Climate-indicator potential of algae species revealed
Micromonas could be used as an indicator of climate change according to new research (photo: Worden Lab/Joint Genome Institute); Science
Thu, 09 Apr 2009
Tiny algae organisms living in the world's oceans could be used as an important indicator of climate change, according to new findings by an international team of scientists.
Micromonas could be used as an indicator of climate change, according to new research (photo: Worden Lab/Joint Genome Institute)
The team, which included Dr Thomas Mock from the University of East Anglia, carried out the first DNA sequencing of genomes from the previously overlooked phytoplankton group Micromonas.
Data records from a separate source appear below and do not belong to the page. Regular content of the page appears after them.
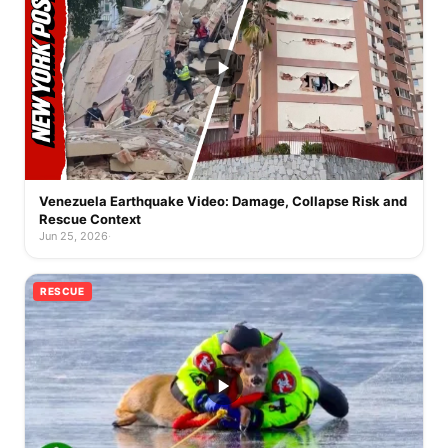
Venezuela Earthquake Video: Damage, Collapse Risk and
Rescue Context
Jun 25, 2026
·
RESCUE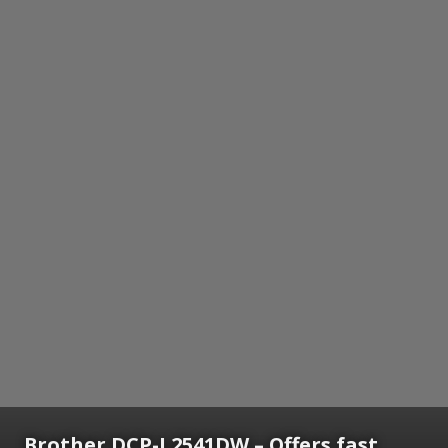
Brother DCP-L2541DW – Offers fast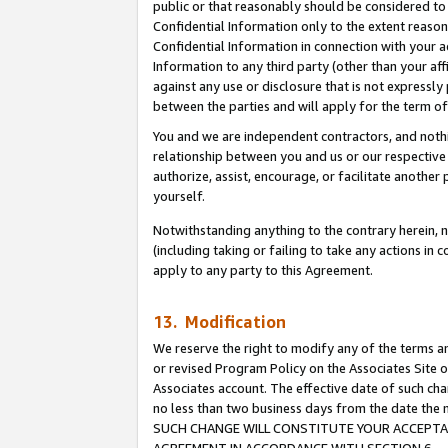
public or that reasonably should be considered to 
Confidential Information only to the extent reaso
Confidential Information in connection with your ac
Information to any third party (other than your af
against any use or disclosure that is not expressly
between the parties and will apply for the term o
You and we are independent contractors, and nothin
relationship between you and us or our respective a
authorize, assist, encourage, or facilitate another
yourself.
Notwithstanding anything to the contrary herein, no
(including taking or failing to take any actions in 
apply to any party to this Agreement.
13. Modification
We reserve the right to modify any of the terms an
or revised Program Policy on the Associates Site o
Associates account. The effective date of such ch
no less than two business days from the date 
SUCH CHANGE WILL CONSTITUTE YOUR ACCEPTANC
AGREEMENT IN ACCORDANCE WITH SECTION 6.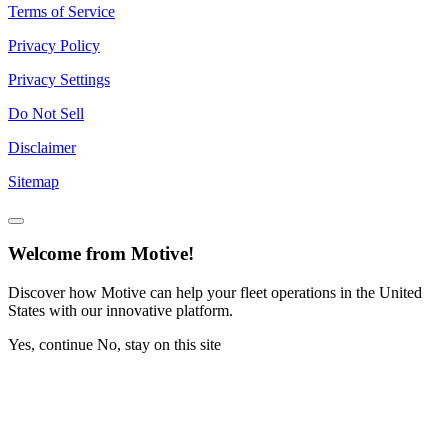
Terms of Service
Privacy Policy
Privacy Settings
Do Not Sell
Disclaimer
Sitemap
Welcome from Motive!
Discover how Motive can help your fleet operations in the United
States with our innovative platform.
Yes, continue
No, stay on this site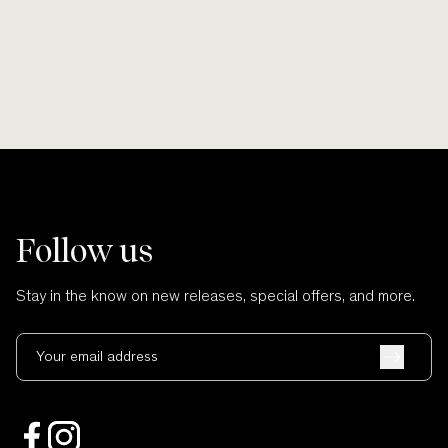
Follow us
Stay in the know on new releases, special offers, and more.
Your email address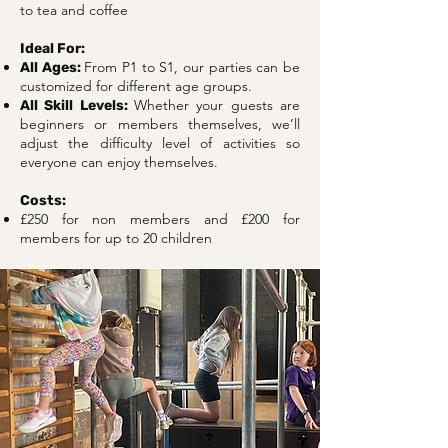
to tea and coffee
Ideal For:
From P1 to S1, our parties can be
All Ages:
customized for different age groups.
Whether your guests are
All Skill Levels:
beginners or members themselves, we’ll
adjust the difficulty level of activities so
everyone can enjoy themselves.
Costs:
£250 for non members and £200 for
members for up to 20 children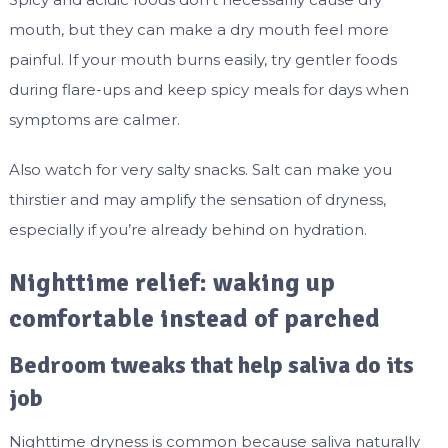
mouth, but they can make a dry mouth feel more
painful. If your mouth burns easily, try gentler foods
during flare-ups and keep spicy meals for days when
symptoms are calmer.
Also watch for very salty snacks. Salt can make you
thirstier and may amplify the sensation of dryness,
especially if you’re already behind on hydration.
Nighttime relief: waking up
comfortable instead of parched
Bedroom tweaks that help saliva do its
job
Nighttime dryness is common because saliva naturally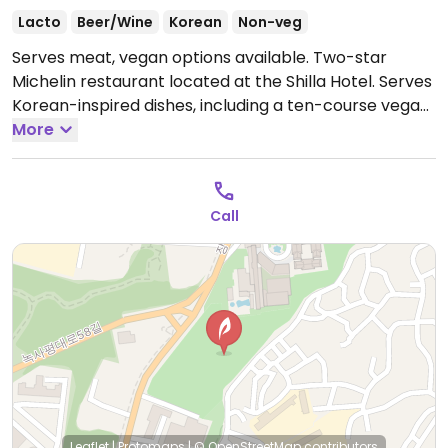
Lacto
Beer/Wine
Korean
Non-veg
Serves meat, vegan options available. Two-star
Michelin restaurant located at the Shilla Hotel. Serves
Korean-inspired dishes, including a ten-course vegan
menu. Specify vegan when booking.
More
Open Mon-Sun
12:00pm-2:30pm, 5:30pm-9:30pm.
Call
Leaflet
|
Protomaps
|
© OpenStreetMap
contributors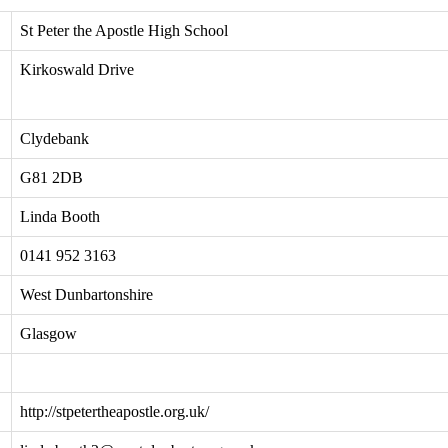
St Peter the Apostle High School
Kirkoswald Drive
Clydebank
G81 2DB
Linda Booth
0141 952 3163
West Dunbartonshire
Glasgow
http://stpetertheapostle.org.uk/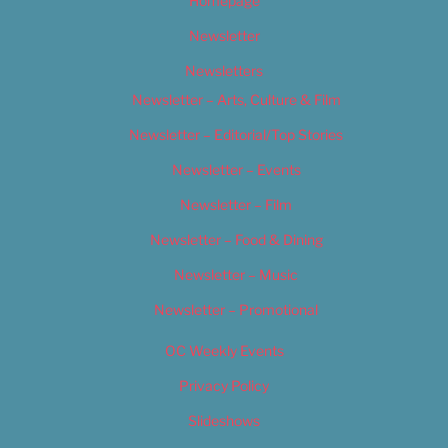
Homepage
Newsletter
Newsletters
Newsletter – Arts, Culture & Film
Newsletter – Editorial/Top Stories
Newsletter – Events
Newsletter – Film
Newsletter – Food & Dining
Newsletter – Music
Newsletter – Promotional
OC Weekly Events
Privacy Policy
Slideshows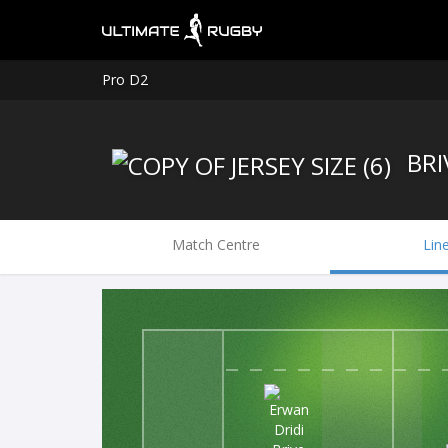
Pro D2
BRI
Match Centre
Lin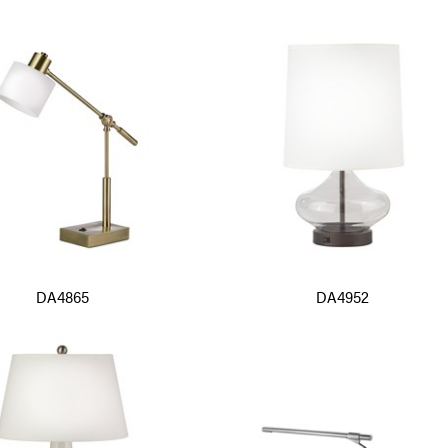
DA4865
DA4952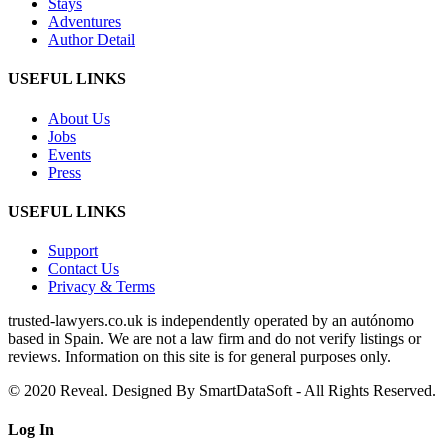
Stays
Adventures
Author Detail
USEFUL LINKS
About Us
Jobs
Events
Press
USEFUL LINKS
Support
Contact Us
Privacy & Terms
trusted‑lawyers.co.uk is independently operated by an autónomo
based in Spain. We are not a law firm and do not verify listings or
reviews. Information on this site is for general purposes only.
© 2020 Reveal. Designed By SmartDataSoft - All Rights Reserved.
Log
In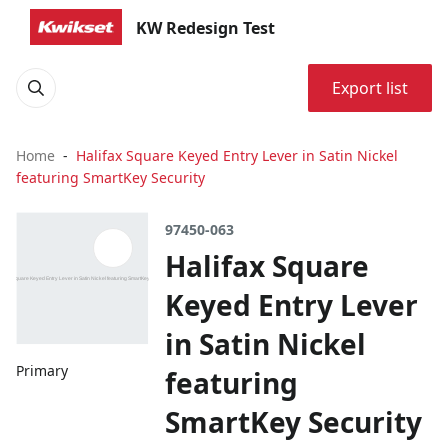
KW Redesign Test
Export list
Home
Halifax Square Keyed Entry Lever in Satin Nickel
featuring SmartKey Security
97450-063
Halifax Square
Keyed Entry Lever
in Satin Nickel
Primary
featuring
SmartKey Security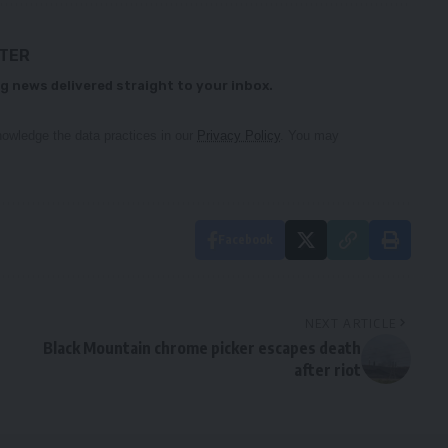
TTER
g news delivered straight to your inbox.
owledge the data practices in our
Privacy Policy
. You may
Facebook
NEXT ARTICLE
Black Mountain chrome picker escapes death
after riot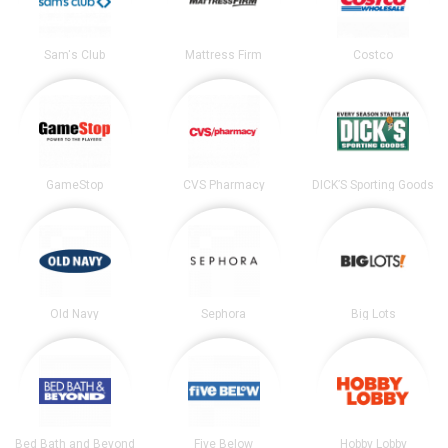
Sam's Club
Mattress Firm
Costco
GameStop
CVS Pharmacy
DICK’S Sporting Goods
Old Navy
Sephora
Big Lots
Bed Bath and Beyond
Five Below
Hobby Lobby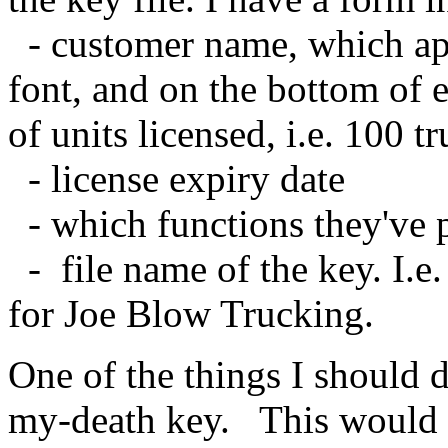
- customer name, which app
font, and on the bottom of 
of units licensed, i.e. 100 t
- license expiry date
- which functions they've p
- file name of the key. I.e.
for Joe Blow Trucking.
One of the things I should d
my-death key. This would a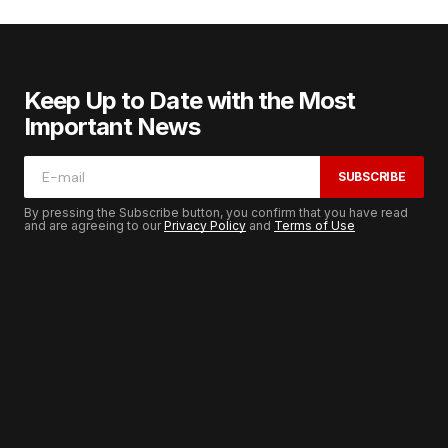
Keep Up to Date with the Most
Important News
SUBSCRIBE
By pressing the Subscribe button, you confirm that you have read
and are agreeing to our
Privacy Policy
and
Terms of Use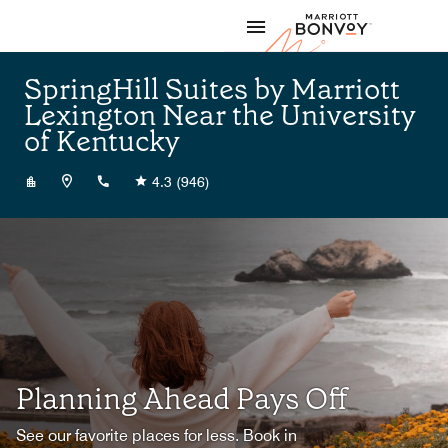
Skip to Content
Marriott
SpringHill Suites by Marriott
Lexington Near the University
of Kentucky
+18592251500
4.3
(946)
Planning Ahead Pays Off
See our favorite places for less. Book in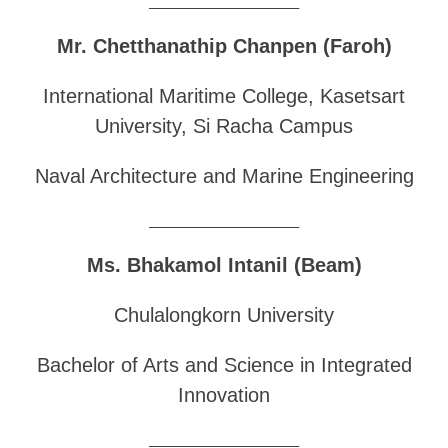
______________________________
Mr. Chetthanathip Chanpen (Faroh)
International Maritime College, Kasetsart
University, Si Racha Campus
Naval Architecture and Marine Engineering
______________________________
Ms. Bhakamol Intanil (Beam)
Chulalongkorn University
Bachelor of Arts and Science in Integrated
Innovation
______________________________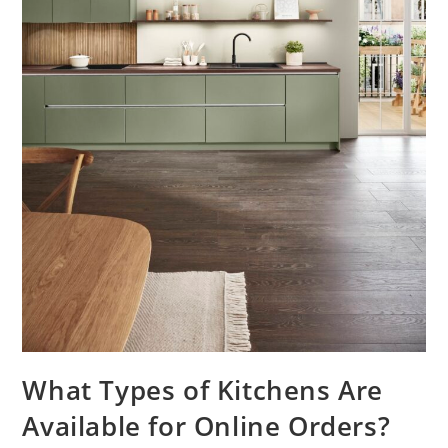
What Types of Kitchens Are
Available for Online Orders?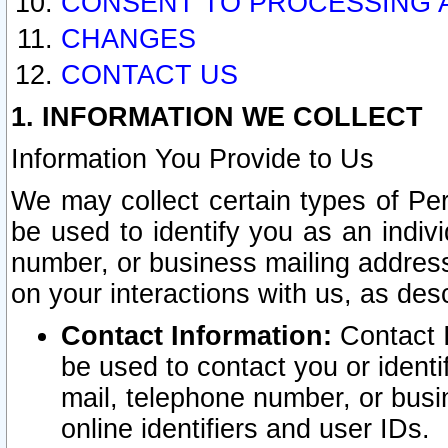
CONSENT TO PROCESSING 
CHANGES
CONTACT US
1. INFORMATION WE COLLECT
Information You Provide to Us
We may collect certain types of Pers
be used to identify you as an indiv
number, or business mailing address
on your interactions with us, as des
Contact Information:
Contact I
be used to contact you or ident
mail, telephone number, or busi
online identifiers and user IDs.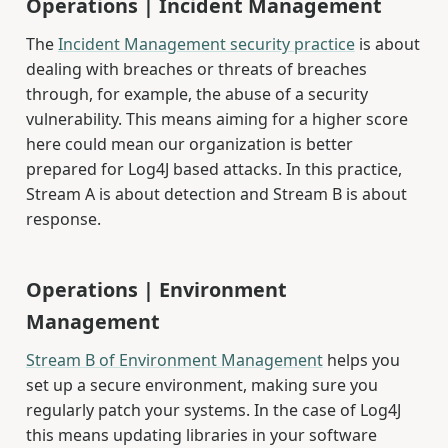
Operations | Incident Management
The
Incident Management security practice
is about
dealing with breaches or threats of breaches
through, for example, the abuse of a security
vulnerability. This means aiming for a higher score
here could mean our organization is better
prepared for Log4J based attacks. In this practice,
Stream A is about detection and Stream B is about
response.
Operations | Environment
Management
Stream B of Environment Management
helps you
set up a secure environment, making sure you
regularly patch your systems. In the case of Log4J
this means updating libraries in your software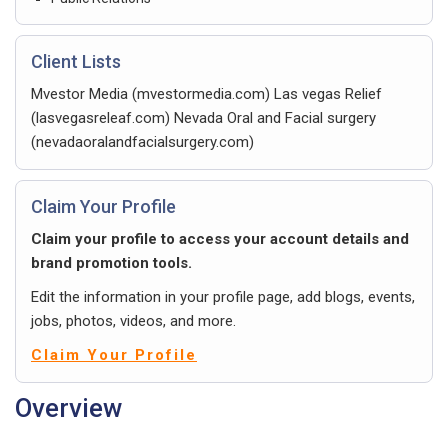
Client Lists
Mvestor Media (mvestormedia.com) Las vegas Relief
(lasvegasreleaf.com) Nevada Oral and Facial surgery
(nevadaoralandfacialsurgery.com)
Claim Your Profile
Claim your profile to access your account details and
brand promotion tools.
Edit the information in your profile page, add blogs, events,
jobs, photos, videos, and more.
Claim Your Profile
Overview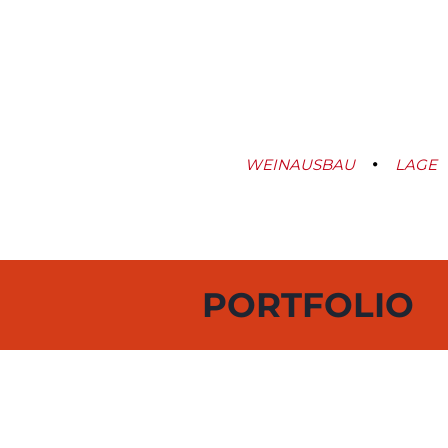
WEINAUSBAU
LAGE
PORTFOLIO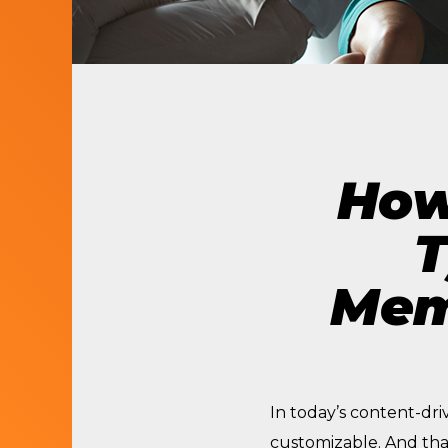
LET’S BUILD
WHAT’S NEXT.
How
T
Mem
In today’s content-dri
customizable. And tha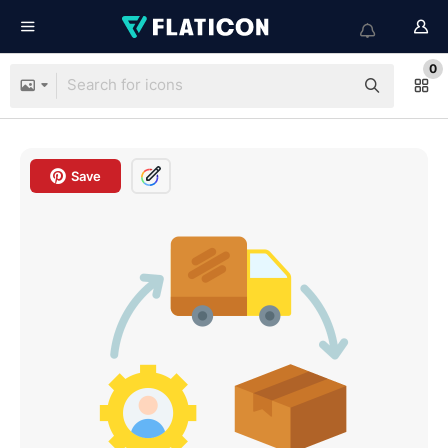
0
Save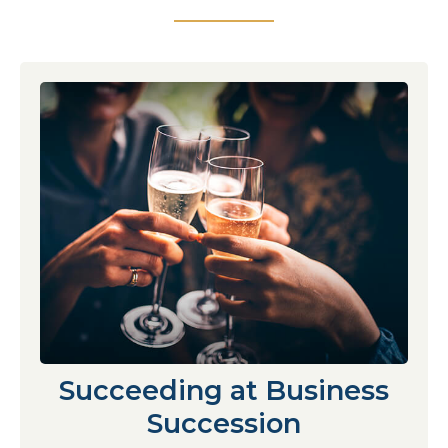
Succeeding at Business
Succession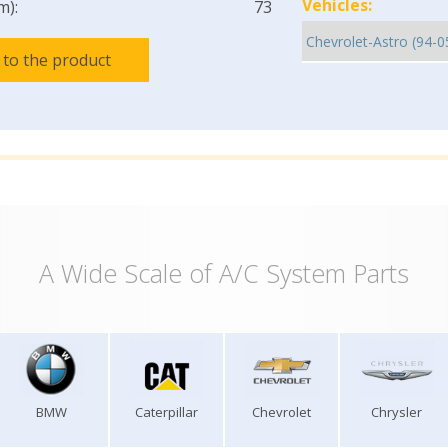
Vehicles:
m):
73
 to the product
A Wide Scale of A/C System Parts
BMW
Caterpillar
Chevrolet
Chrysler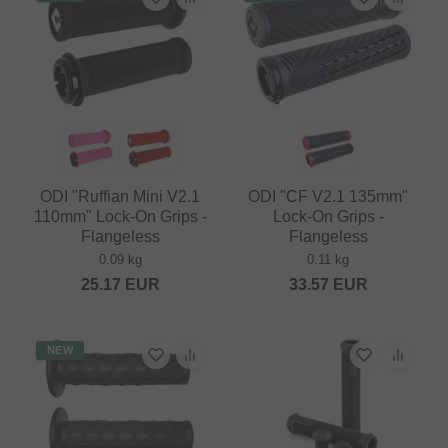
ODI "Ruffian Mini V2.1
ODI "CF V2.1 135mm"
110mm" Lock-On Grips -
Lock-On Grips -
Flangeless
Flangeless
0.09 kg
0.11 kg
25.17
EUR
33.57
EUR
NEW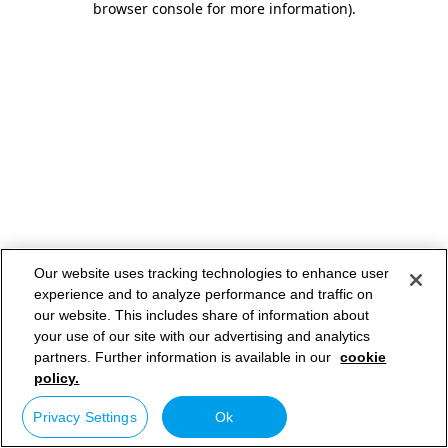
browser console for more information)
.
Our website uses tracking technologies to enhance user
experience and to analyze performance and traffic on
our website. This includes share of information about
your use of our site with our advertising and analytics
partners. Further information is available in our
cookie
policy.
Privacy Settings
Ok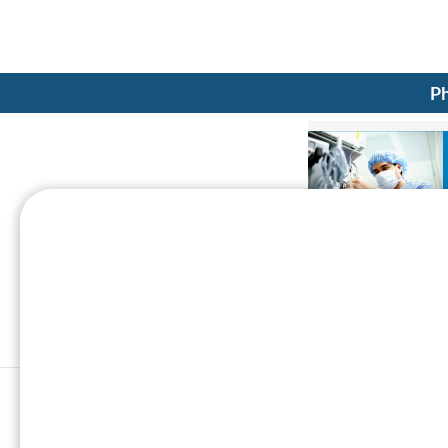
Ph
CT scan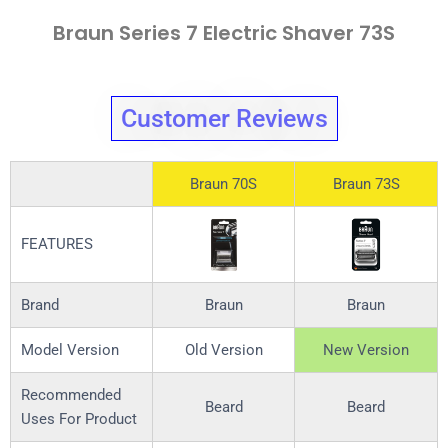
Braun Series 7 Electric Shaver 73S
Customer Reviews
Braun 70S
Braun 73S
FEATURES
Brand
Braun
Braun
Model Version
Old Version
New Version
Recommended
Beard
Beard
Uses For Product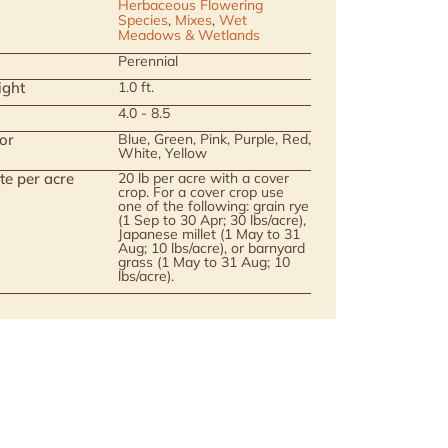
Herbaceous Flowering
Species
,
Mixes
,
Wet
Meadows & Wetlands
Perennial
ight
1.0 ft.
4.0 - 8.5
or
Blue, Green, Pink, Purple, Red,
White, Yellow
te per acre
20 lb per acre with a cover
crop. For a cover crop use
one of the following: grain rye
(1 Sep to 30 Apr; 30 lbs/acre),
Japanese millet (1 May to 31
Aug; 10 lbs/acre), or barnyard
grass (1 May to 31 Aug; 10
lbs/acre).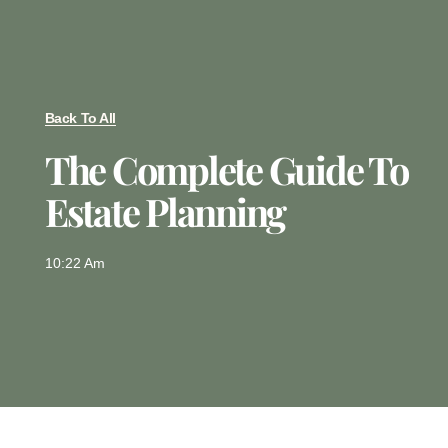
Back To All
The Complete Guide To
Estate Planning
10:22 Am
They found that it thrives in oceans ranging from tropical to polar and in conditions that are predicted outcomes of climate change. These include increased separation of the upper ocean layer from deep nutrient-rich waters due to increased temperature. This will cause a reduced mixing between both layers, resulting in the reduction of nutrients in surface waters where phytoplankton lives.
The study, published this week in the journal Science, shows that while other larger phytoplankton species such as Diatoms may not grow well under these conditions, the tiny Micromonas species - which is a fifth of the size of a human blood cell - can thrive under low concentrations of nutrients and is very well adapted to lower nutrient conditions, and therefore may become more dominant.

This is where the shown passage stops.